▸ Exercise
Go over the material below and report every line that contains the word "Semua".

--------------------

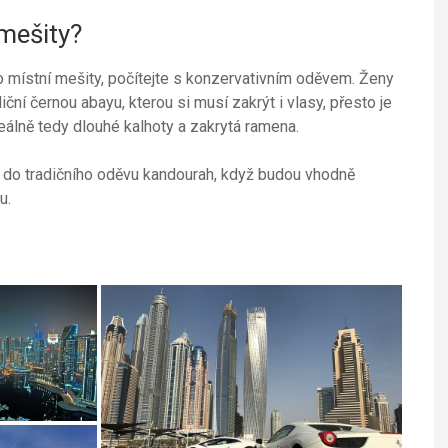
mešity?
 místní mešity, počítejte s konzervativním oděvem. Ženy
ní černou abayu, kterou si musí zakrýt i vlasy, přesto je
eálně tedy dlouhé kalhoty a zakrytá ramena.
at do tradičního oděvu kandourah, když budou vhodně
u.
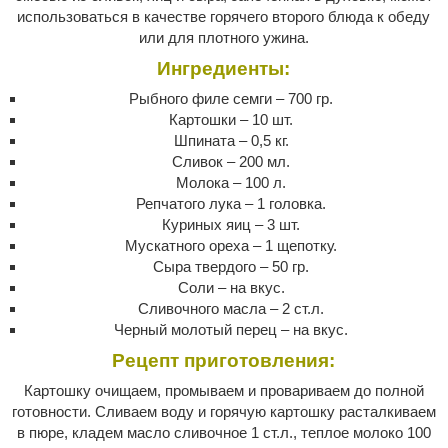
использоваться в качестве горячего второго блюда к обеду
или для плотного ужина.
Ингредиенты:
Рыбного филе семги – 700 гр.
Картошки – 10 шт.
Шпината – 0,5 кг.
Сливок – 200 мл.
Молока – 100 л.
Репчатого лука – 1 головка.
Куриных яиц – 3 шт.
Мускатного ореха – 1 щепотку.
Сыра твердого – 50 гр.
Соли – на вкус.
Сливочного масла – 2 ст.л.
Черный молотый перец – на вкус.
Рецепт приготовления:
Картошку очищаем, промываем и провариваем до полной
готовности. Сливаем воду и горячую картошку расталкиваем
в пюре, кладем масло сливочное 1 ст.л., теплое молоко 100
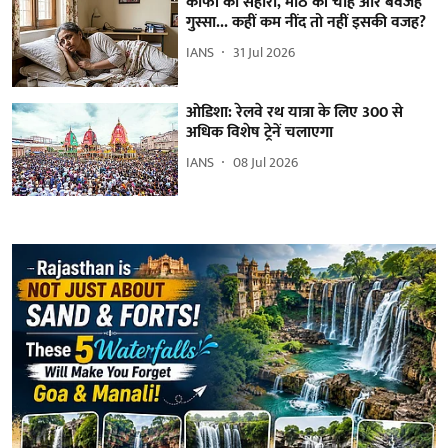
कॉफी का सहारा, मीठे की चाह और बेवजह
गुस्सा... कहीं कम नींद तो नहीं इसकी वजह?
IANS
31 Jul 2026
ओडिशा: रेलवे रथ यात्रा के लिए 300 से
अधिक विशेष ट्रेनें चलाएगा
IANS
08 Jul 2026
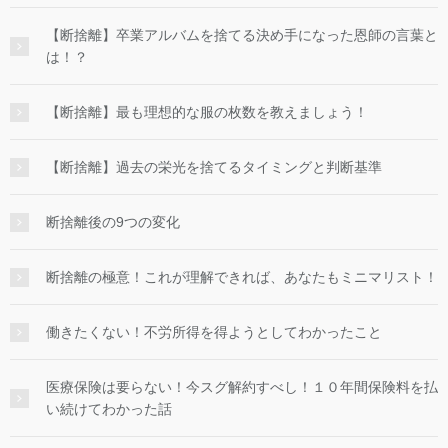
【断捨離】卒業アルバムを捨てる決め手になった恩師の言葉と
は！？
【断捨離】最も理想的な服の枚数を教えましょう！
【断捨離】過去の栄光を捨てるタイミングと判断基準
断捨離後の9つの変化
断捨離の極意！これが理解できれば、あなたもミニマリスト！
働きたくない！不労所得を得ようとしてわかったこと
医療保険は要らない！今スグ解約すべし！１０年間保険料を払
い続けてわかった話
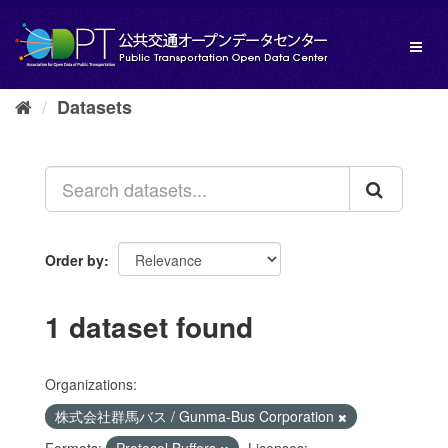
Skip
to
Toggl
content
naviga
Datasets
Order by
1 dataset found
Organizations:
株式会社群馬バス / Gunma-Bus Corporation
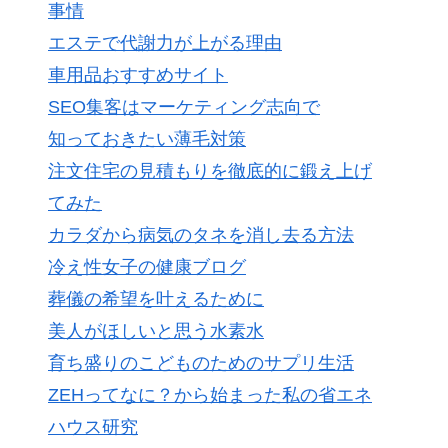
事情
エステで代謝力が上がる理由
車用品おすすめサイト
SEO集客はマーケティング志向で
知っておきたい薄毛対策
注文住宅の見積もりを徹底的に鍛え上げ
てみた
カラダから病気のタネを消し去る方法
冷え性女子の健康ブログ
葬儀の希望を叶えるために
美人がほしいと思う水素水
育ち盛りのこどものためのサプリ生活
ZEHってなに？から始まった私の省エネ
ハウス研究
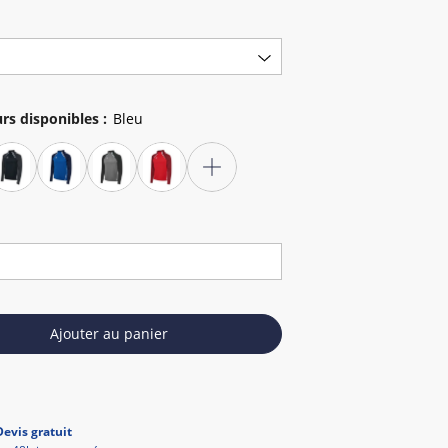
rs disponibles
:
Ajouter au panier
Devis gratuit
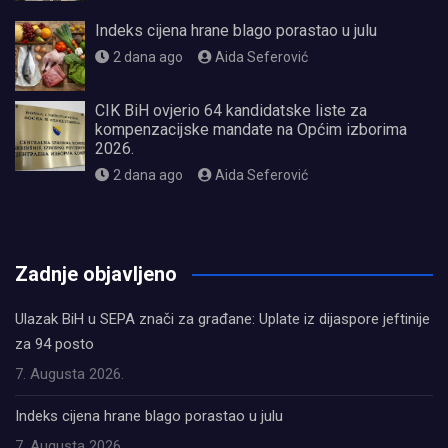
Indeks cijena hrane blago porastao u julu
2 dana ago
Aida Seferović
CIK BiH ovjerio 64 kandidatske liste za
kompenzacijske mandate na Općim izborima
2026.
2 dana ago
Aida Seferović
олимп казино
Zadnje objavljeno
Ulazak BiH u SEPA znači za građane: Uplate iz dijaspore jeftinije
za 94 posto
7. Augusta 2026.
Indeks cijena hrane blago porastao u julu
7. Augusta 2026.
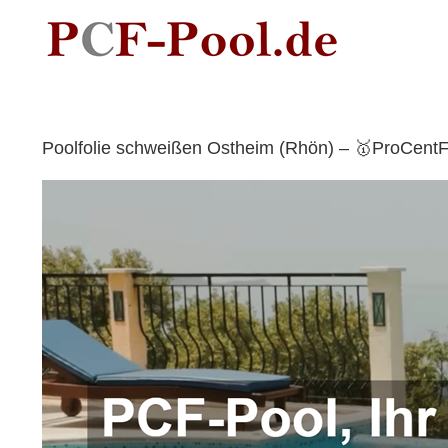
Skip
to
content
Poolfolie schweißen Ostheim (Rhön) – 🥇ProCentF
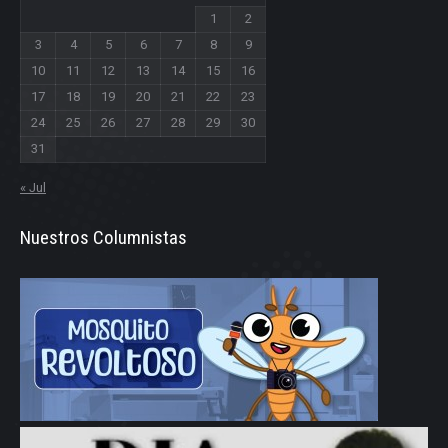
1
2
3
4
5
6
7
8
9
10
11
12
13
14
15
16
17
18
19
20
21
22
23
24
25
26
27
28
29
30
31
« Jul
Nuestros Columnistas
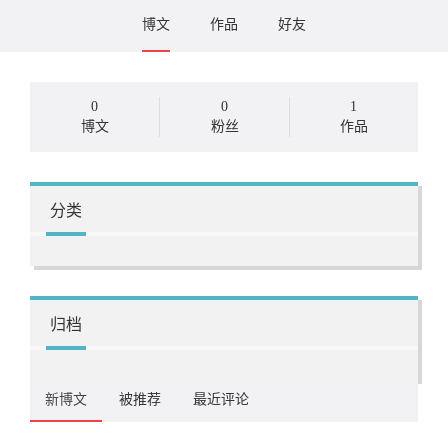
博文
作品
好友
0
0
1
博文
粉丝
作品
分类
归档
新博文
被推荐
最近评论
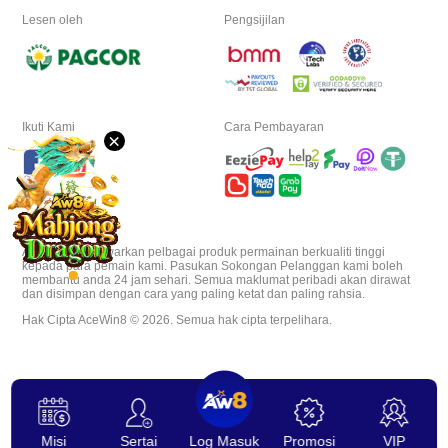
Lesen oleh
Pengsijilan
Muat
Turun
VIP
Ikuti Kami
Cara Pembayaran
×
Afiliasi
AceWin8 menawarkan pelbagai produk permainan berkualiti tinggi
kepada para pemain kami. Pasukan Sokongan Pelanggan kami boleh
membantu anda 24 jam sehari. Semua maklumat peribadi akan dirawat
dan disimpan dengan cara yang paling ketat dan paling rahsia.
Hak Cipta AceWin8 © 2026. Semua hak cipta terpelihara.
Misi
Sertai
Log Masuk
Promosi
VIP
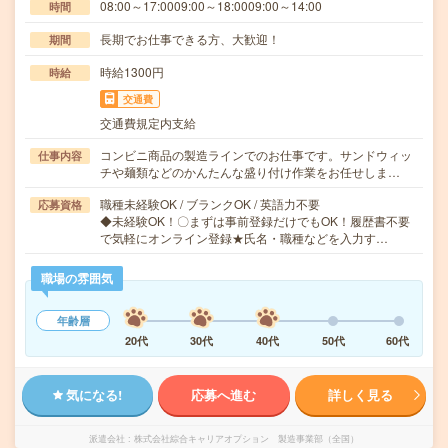
08:00～17:0009:00～18:0009:00～14:00
時間
長期でお仕事できる方、大歓迎！
期間
時給1300円
時給
交通費
交通費規定内支給
コンビニ商品の製造ラインでのお仕事です。サンドウィッ
仕事内容
チや麺類などのかんたんな盛り付け作業をお任せしま…
職種未経験OK / ブランクOK / 英語力不要
応募資格
◆未経験OK！〇まずは事前登録だけでもOK！履歴書不要
で気軽にオンライン登録★氏名・職種などを入力す…
職場の雰囲気
年齢層
20代
30代
40代
50代
60代
気になる!
応募へ進む
詳しく見る
派遣会社
株式会社綜合キャリアオプション 製造事業部（全国）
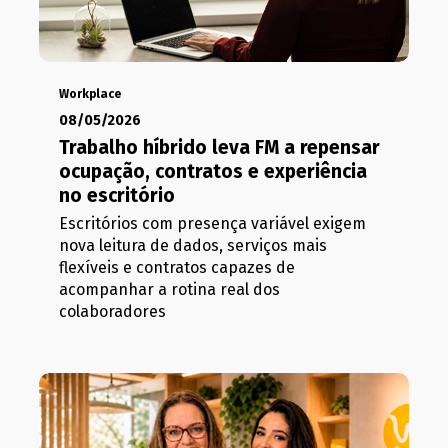
Workplace
08/05/2026
Trabalho híbrido leva FM a repensar
ocupação, contratos e experiência
no escritório
Escritórios com presença variável exigem
nova leitura de dados, serviços mais
flexíveis e contratos capazes de
acompanhar a rotina real dos
colaboradores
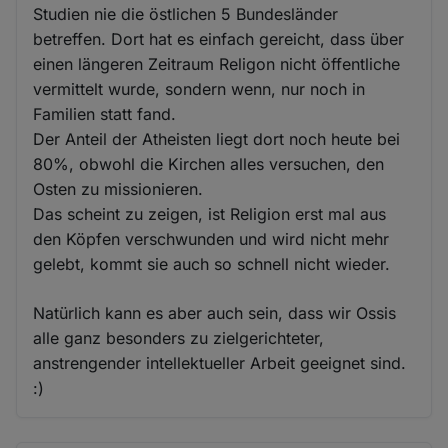
Studien nie die östlichen 5 Bundesländer
betreffen. Dort hat es einfach gereicht, dass über
einen längeren Zeitraum Religon nicht öffentliche
vermittelt wurde, sondern wenn, nur noch in
Familien statt fand.
Der Anteil der Atheisten liegt dort noch heute bei
80%, obwohl die Kirchen alles versuchen, den
Osten zu missionieren.
Das scheint zu zeigen, ist Religion erst mal aus
den Köpfen verschwunden und wird nicht mehr
gelebt, kommt sie auch so schnell nicht wieder.
Natürlich kann es aber auch sein, dass wir Ossis
alle ganz besonders zu zielgerichteter,
anstrengender intellektueller Arbeit geeignet sind.
:)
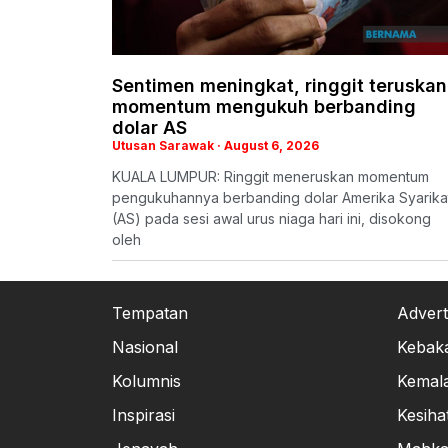
Sentimen meningkat, ringgit teruskan
momentum mengukuh berbanding
dolar AS
Utusan Sarawak
August 6, 2026
KUALA LUMPUR: Ringgit meneruskan momentum
pengukuhannya berbanding dolar Amerika Syarika
(AS) pada sesi awal urus niaga hari ini, disokong
oleh
Tempatan
Advert
Nasional
Kebak
Kolumnis
Kemal
Inspirasi
Kesiha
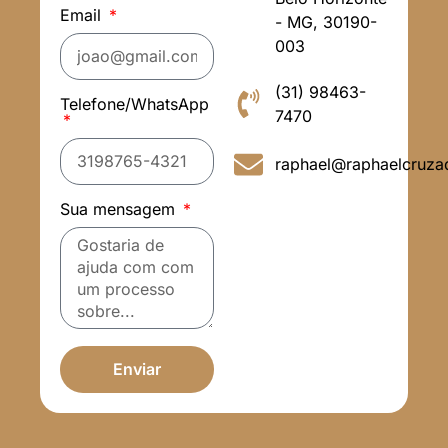
Email
- MG, 30190-
003
(31) 98463-
Telefone/WhatsApp
7470
raphael@raphaelcruza
Sua mensagem
Enviar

--------------------

▸ Expected output
membantu anda 24 jam sehari. Semua maklumat peribadi akan dirawat
Hak Cipta AceWin8 © 2026. Semua hak cipta terpelihara.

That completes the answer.